Checking date: 19/05/2024


Course: 2024/2025

Smart Cities
(19223)
Master in Applied Artificial Intelligence (Plan: 475 - Estudio: 378)
EPI


Coordinating teacher: CALLEJO PINARDO, PATRICIA

Department assigned to the subject: Telematic Engineering Department

Type: Electives
ECTS Credits: 3.0 ECTS

Course:
Semester:




Requirements (Subjects that are assumed to be known)
"Machine Learning", "Knowledge Representation and Reasoning" and "Business Analytics" is recommended.
Objectives
The main objective of this course is to study in detail all aspects of "smart cities", a concept that refers to the application of Artificial Intelligence and Information and Communication Technologies for the planning, management and provision of services in the cities of the future, through the innovative and disruptive use of data, technologies and available resources, involving citizens, to help solve major challenges of today's big cities such as traffic congestion, environmental pollution, inequality in access to opportunities and reduced quality of life.

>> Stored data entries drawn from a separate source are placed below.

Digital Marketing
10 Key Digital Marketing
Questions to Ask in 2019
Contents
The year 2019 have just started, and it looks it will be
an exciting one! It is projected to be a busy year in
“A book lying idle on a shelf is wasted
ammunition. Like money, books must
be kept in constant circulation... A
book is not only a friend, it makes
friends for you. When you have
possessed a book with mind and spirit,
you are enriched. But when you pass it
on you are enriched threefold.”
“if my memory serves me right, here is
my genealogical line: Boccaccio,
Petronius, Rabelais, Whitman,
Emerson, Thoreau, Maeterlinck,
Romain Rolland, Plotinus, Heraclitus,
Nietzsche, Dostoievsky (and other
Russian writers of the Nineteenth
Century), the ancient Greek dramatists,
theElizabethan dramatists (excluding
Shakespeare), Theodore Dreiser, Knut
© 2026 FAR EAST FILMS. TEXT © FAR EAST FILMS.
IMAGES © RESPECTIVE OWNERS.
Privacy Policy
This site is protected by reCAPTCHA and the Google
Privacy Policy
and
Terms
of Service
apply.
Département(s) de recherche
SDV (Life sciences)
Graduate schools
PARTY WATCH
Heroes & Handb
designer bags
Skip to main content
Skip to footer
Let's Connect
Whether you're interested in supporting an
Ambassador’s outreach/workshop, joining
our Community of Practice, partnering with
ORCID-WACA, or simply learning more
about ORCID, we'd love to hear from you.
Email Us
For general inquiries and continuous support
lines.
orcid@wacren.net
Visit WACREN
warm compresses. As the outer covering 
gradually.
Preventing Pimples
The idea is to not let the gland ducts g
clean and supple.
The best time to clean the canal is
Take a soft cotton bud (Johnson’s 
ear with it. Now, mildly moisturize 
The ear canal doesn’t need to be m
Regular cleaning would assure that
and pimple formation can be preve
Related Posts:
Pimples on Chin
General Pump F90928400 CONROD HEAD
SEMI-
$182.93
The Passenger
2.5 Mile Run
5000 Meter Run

At the end of the course, the student will know the fundamentals and the most important application areas of AI in the cities of the future and will be able to approach and analyze the deployment of this type of solutions in scenarios that can achieve significant improvements.
Skills and learning outcomes
Description of contents: programme
1. Artificial Intelligence in the city of the future. 1.1. Technology fundamentals. 1.2. Required infrastructures. 1.3. Application scenarios. 2. Mobility and sustainable transport. 2.1. Analysis and prediction of mobility. 2.2. Alert and response systems to traffic incidents. 2.3. Optimization of transport networks. 3. Environmental sustainability. 3.1. Pollution analysis and monitoring. 3.2. Efficient waste management. 4. Energy and efficiency. 4.1. Energy consumption models. 4.2. Management and analysis systems for energy efficiency. 5. Smart municipal services. 5.1. Optimization of the quality of administrative services. 5.2. Optimization of the quality of sports, cultural and leisure services. 5.3. Optimization of public safety. 6. Citizen behavior. 6.1. Citizen sensor. 6.2. Citizen participation in social networks and surveys.
Learning activities and methodology
Training activities include: - Lecture sessions (AF1), doubt resolution classes (AF3), student presentations (AF7), individual tutorials (AF5) and student's personal work (AF7); oriented to the acquisition of theoretical knowledge (MD1 and MD2) - Laboratory practices and problem classes (AF2), individual tutorials (AF5) and student's personal work (AF7); oriented to the acquisition of practical skills related to the program of the course (MD3) - Development and presentation of a group project (AF6), to be chosen among the different topics covered by the course, oriented to verify that the student is able to develop (design, implement and validate) a computer system equipped with Artificial Intelligence elements that is able to solve specific aspects of smart cities (MD4 and MD5)
Assessment System
  • % end-of-term-examination 0
  • % of continuous assessment (assigments, laboratory, practicals...) 100




The course syllabus may change due academic events or other reasons.